- Genre: Children
- Starring: Sophie Aldred Matthew Devitt
- Country of origin: United Kingdom
- Original language: English
- No. of series: 2
- No. of episodes: 26

Production
- Production location: UK
- Running time: 15 minutes

Original release
- Network: BBC
- Release: 9 January 1992 – 1 April 1993

= Melvin and Maureen's Music-a-Grams =

British television series

Melvin and Maureen's Music-a-Grams is an educational CBBC show about music which ran from 1992 to 1993 (with repeat transmissions continuing until 2001), starring Sophie Aldred and Matthew Devitt. The show was rerun on CBeebies in 2007.

Melvin and Maureen ran a music shop which sold "Music-A-Grams"- a recording of music for a certain purpose. Sometimes customers came asking for a particular music-a-gram. Melvin and Maureen also sang songs, and told stories to illustrate how musical instruments could be used to create different effects, or on a particular theme. There was also a trio of stuffed toys, who resided in an odds-and-ends cupboard, and were on a constant quest for musical stardom. They appeared in every episode, but only their leader, Groovy Ted, spoke.

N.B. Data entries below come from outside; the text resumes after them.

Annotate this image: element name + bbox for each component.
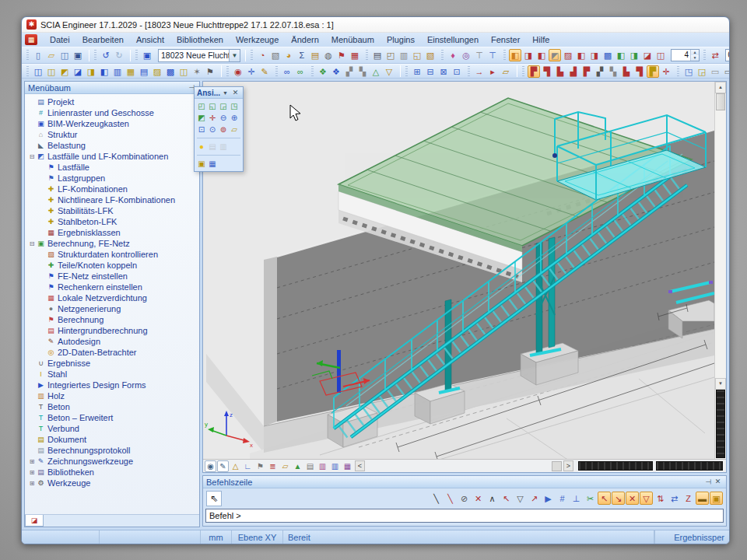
result-scale-spinner[interactable]: 4 ▲▼: [671, 49, 700, 61]
couple-8-icon[interactable]: ▦: [124, 65, 137, 78]
tri-up-icon[interactable]: △: [370, 65, 382, 78]
sidebar-tab-icon[interactable]: ◪: [25, 515, 44, 527]
undo-icon[interactable]: ↺: [100, 49, 112, 61]
tri-down-icon[interactable]: ▽: [383, 65, 395, 78]
snap-cross-icon[interactable]: ✕: [626, 492, 639, 505]
save-all-icon[interactable]: ◫: [58, 49, 71, 61]
tree-item[interactable]: ▤ Berechnungsprotokoll: [26, 445, 199, 456]
dark-scrollbar-1[interactable]: [578, 461, 653, 471]
view-flag-9-icon[interactable]: ◧: [615, 49, 627, 61]
tree-expander[interactable]: ⊟: [28, 153, 36, 160]
snap-z-icon[interactable]: Z: [682, 492, 695, 505]
solid-box-icon[interactable]: ▧: [269, 49, 282, 61]
tree-expander[interactable]: ⊞: [28, 458, 36, 465]
preview-icon[interactable]: ◰: [384, 49, 397, 61]
render-surface-icon[interactable]: ▲: [292, 460, 303, 472]
view-flag-3-icon[interactable]: ◧: [535, 49, 548, 61]
search-icon[interactable]: ◎: [460, 49, 472, 61]
scrollbar-thumb[interactable]: [716, 93, 725, 110]
chevron-down-icon[interactable]: ▼: [220, 88, 230, 98]
tree-item[interactable]: # Linienraster und Geschosse: [26, 107, 199, 118]
snap-box-icon[interactable]: ▣: [710, 492, 723, 505]
couple-4-icon[interactable]: ◪: [72, 65, 84, 78]
snap-line-icon[interactable]: ╲: [430, 492, 443, 505]
project-data-icon[interactable]: ◔: [256, 49, 268, 61]
tree-item[interactable]: ▦ Ergebnisklassen: [26, 227, 199, 238]
axis-cross-icon[interactable]: ✛: [207, 112, 218, 124]
snap-circle-icon[interactable]: ⊘: [458, 492, 471, 505]
eye-icon[interactable]: ◉: [205, 460, 216, 472]
menu-item[interactable]: Bearbeiten: [76, 35, 130, 44]
tree-item[interactable]: ✚ LF-Kombinationen: [26, 184, 199, 194]
chevron-down-icon[interactable]: ▼: [229, 50, 240, 61]
print-icon[interactable]: ▤: [371, 49, 384, 61]
zoom-factor-spinner[interactable]: 0.75 ▲▼: [725, 49, 730, 61]
zoom-in-icon[interactable]: ⊕: [229, 112, 240, 124]
scroll-left-icon[interactable]: <: [355, 460, 365, 471]
trim-icon[interactable]: ✂: [584, 492, 597, 505]
store-view-icon[interactable]: ▱: [229, 124, 240, 135]
status-unit[interactable]: mm: [201, 530, 232, 544]
zoom-all-icon[interactable]: ⊙: [207, 124, 218, 135]
menu-item[interactable]: Menübaum: [325, 35, 381, 44]
view-flag-10-icon[interactable]: ◨: [628, 49, 640, 61]
flag-icon[interactable]: ⚑: [254, 460, 266, 472]
marker-icon[interactable]: ♦: [447, 49, 459, 61]
coin-icon[interactable]: ◕: [282, 49, 295, 61]
calc-flag-icon[interactable]: ⚑: [335, 49, 348, 61]
scroll-up-icon[interactable]: ▲: [715, 82, 726, 93]
scia-logo-icon[interactable]: ▦: [25, 34, 37, 45]
render-mode-icon[interactable]: ▦: [207, 158, 218, 170]
title-bar[interactable]: ✱ SCIA Engineer 17.1.2029 - [18023 Neue …: [22, 17, 729, 33]
command-input[interactable]: [205, 509, 724, 523]
tree-item[interactable]: ▶ Integriertes Design Forms: [26, 380, 199, 390]
sidebar-header[interactable]: Menübaum ⊤: [25, 82, 199, 94]
tree-expander[interactable]: ⊞: [28, 480, 36, 487]
fe-4-icon[interactable]: ▟: [567, 65, 580, 78]
snap-tri-on-icon[interactable]: ▽: [640, 492, 653, 505]
close-icon[interactable]: ✕: [713, 477, 723, 487]
model-wall-endcap[interactable]: [264, 257, 277, 426]
menu-item[interactable]: Datei: [44, 35, 76, 44]
view-flag-4-icon[interactable]: ◩: [549, 49, 561, 61]
tree-item[interactable]: ✚ Stahlbeton-LFK: [26, 216, 199, 227]
tree-item[interactable]: ✎ Autodesign: [26, 336, 199, 347]
snap-edit-icon[interactable]: ↗: [528, 492, 541, 505]
result-3-icon[interactable]: ▭: [709, 65, 721, 78]
tree-item[interactable]: ▧ Strukturdaten kontrollieren: [26, 249, 199, 260]
dark-scrollbar-2[interactable]: [656, 461, 723, 471]
fe-target-icon[interactable]: ✛: [660, 65, 672, 78]
couple-10-icon[interactable]: ▨: [151, 65, 163, 78]
snap-swap-icon[interactable]: ⇄: [668, 492, 681, 505]
snap-se-icon[interactable]: ↘: [612, 492, 625, 505]
grid-view-icon[interactable]: ▦: [342, 460, 353, 472]
tree-item[interactable]: ✚ Teile/Knoten koppeln: [26, 260, 199, 271]
tree-item[interactable]: ▦ Lokale Netzverdichtung: [26, 292, 199, 303]
fe-10-icon[interactable]: ▛: [647, 65, 659, 78]
couple-7-icon[interactable]: ▥: [111, 65, 124, 78]
status-plane[interactable]: Ebene XY: [232, 530, 283, 544]
tree-item[interactable]: ⊞ ▤ Bibliotheken: [26, 467, 199, 478]
view-axo-icon[interactable]: ◰: [196, 100, 207, 112]
load-display-icon[interactable]: ≣: [267, 460, 279, 472]
menu-item[interactable]: Plugins: [381, 35, 421, 44]
view-flag-12-icon[interactable]: ◫: [654, 49, 667, 61]
tree-item[interactable]: T Beton: [26, 401, 199, 412]
snap-line-mid-icon[interactable]: ╲: [444, 492, 457, 505]
tree-item[interactable]: ▤ Projekt: [26, 96, 199, 107]
snap-endpoint-icon[interactable]: ∧: [486, 492, 499, 505]
view-xz-icon[interactable]: ◲: [218, 100, 229, 112]
tree-item[interactable]: ⚑ Lastgruppen: [26, 173, 199, 184]
menu-item[interactable]: Einstellungen: [421, 35, 485, 44]
tree-item[interactable]: ▤ Dokument: [26, 434, 199, 445]
folder-icon[interactable]: ▱: [279, 460, 291, 472]
book-icon[interactable]: ▤: [304, 460, 316, 472]
zoom-selection-icon[interactable]: ⊚: [218, 124, 229, 135]
fe-7-icon[interactable]: ▚: [607, 65, 619, 78]
redo-icon[interactable]: ↻: [113, 49, 125, 61]
viewport-3d-canvas[interactable]: z x y: [203, 82, 714, 459]
menu-item[interactable]: Ansicht: [130, 35, 170, 44]
scroll-right-icon[interactable]: >: [563, 460, 573, 471]
lightbulb-icon[interactable]: ●: [196, 141, 207, 152]
tree-item[interactable]: ⚑ Berechnung: [26, 314, 199, 325]
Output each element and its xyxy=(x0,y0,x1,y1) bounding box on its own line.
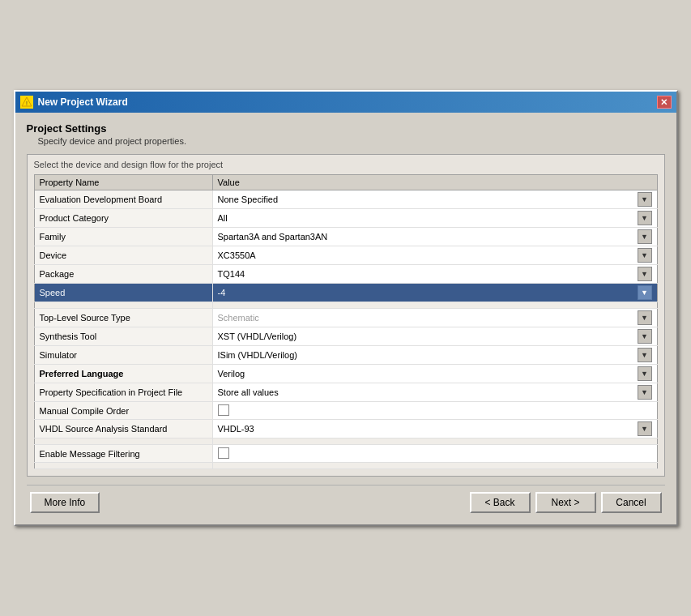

Apart from a few one-off characters, like the evil landlady in the third episode, and a spoof superhero character in a later episode, Matthew Dewitt and Sophie Aldred were the only actors in the show. When Melvin or Maureen spoke to a customer on the phone, the customer was always played by the other actor. In the final episode, Matthew Dewitt appeared as a talent scout, and a recording studio manager, and Sophie Aldred appeared in three roles- a bored receptionist at a recording studio, the receptionist at a record factory, and as a Top of The Pops presenter.

==Episodes==

1. Pilot: Funniest Instrument: Melvin and Maureen are set a riddle by entertainer Mr. Baggage; what is the funniest instrument in the world?
2. The Wriggle: The gang try different types of dancing, then invent a style of their own, for dance workshop manager Tristram,
3. Dastardly Landlady: Melvin and Maureen use their music-a-grams to outwit their evil landlady. This episode contained almost no educational content, apart from a brief speech by Maureen about how music can invoke feelings. The episode featured three songs, and several slapstick sequences involving the landlady.
4. Repercussions: Melvin learns that a pair of his bongo drums may be priceless. Whilst he turns the music shop upside-down looking for them, he and Maureen also showcase the vast range of percussion instruments.
5. The Horrors- Another more light-hearted episode. Melvin and Maureen are conned into babysitting a friend's two bratty children, and try to use their music-a-grams to keep them entertained. The only educational content is a short film about traditional playground games involving singing.
6. Orchestra-ra-ra: Melvin and Maureen are asked to talk about the orchestra, but argue over who knows most
7. Celebration: Maureen awaits the results of a music exam
8. Guitar- Melvin & Maureen receive a request for a guitar music-a-gram from none other than her Majesty, the Queen. Unfortunately, neither of them can play the guitar. Can the window cleaner help?
9. Au Naturel: Maureen grows a musical tree. Meanwhile, Melvin prepares musical games for a children's party.
10. Supa Dupa Man: A superhero flies into the shop. He is bored of his jingle, and wants Melvin and Maureen to find him a new one. This episode showcases the use of music and sound effects in TV and radio plays.
11. Goldfish Cabaret: Melvin and Maureen compose a goldfish song and comedy routine. This episode was mostly light-hearted, though it featured a segment on setting words to music, featuring a team of musicians including former Playschool presenter Joanathan Cohen.
12. The Toys Make It Big; The series finale. A more light-hearted episode with little educational content- though it did show viewers what happens in a recording studio, and how vinyl records are made. Groovy Ted overhears Melvin and Maureen talking about a customer who requested a musical hat. He thinks they said "musical act", and falls into daydreams, resulting in a fantasy sequence showing the toys recording their song, and eventually appearing on Top of The Pops. They are woken by Melvin and Maureen at the end of the episode.

==Reception==
Evening Standard television critic Victor Lewis-Smith praised the programme, writing "this series gives me hope, thanks to a terrific cast, Simon Davies's quixotic script, Alison Stewart's fearless production, and music by Will Hill and the legendary Jonathan Cohen (a stalwart of BBC children's music programmes)."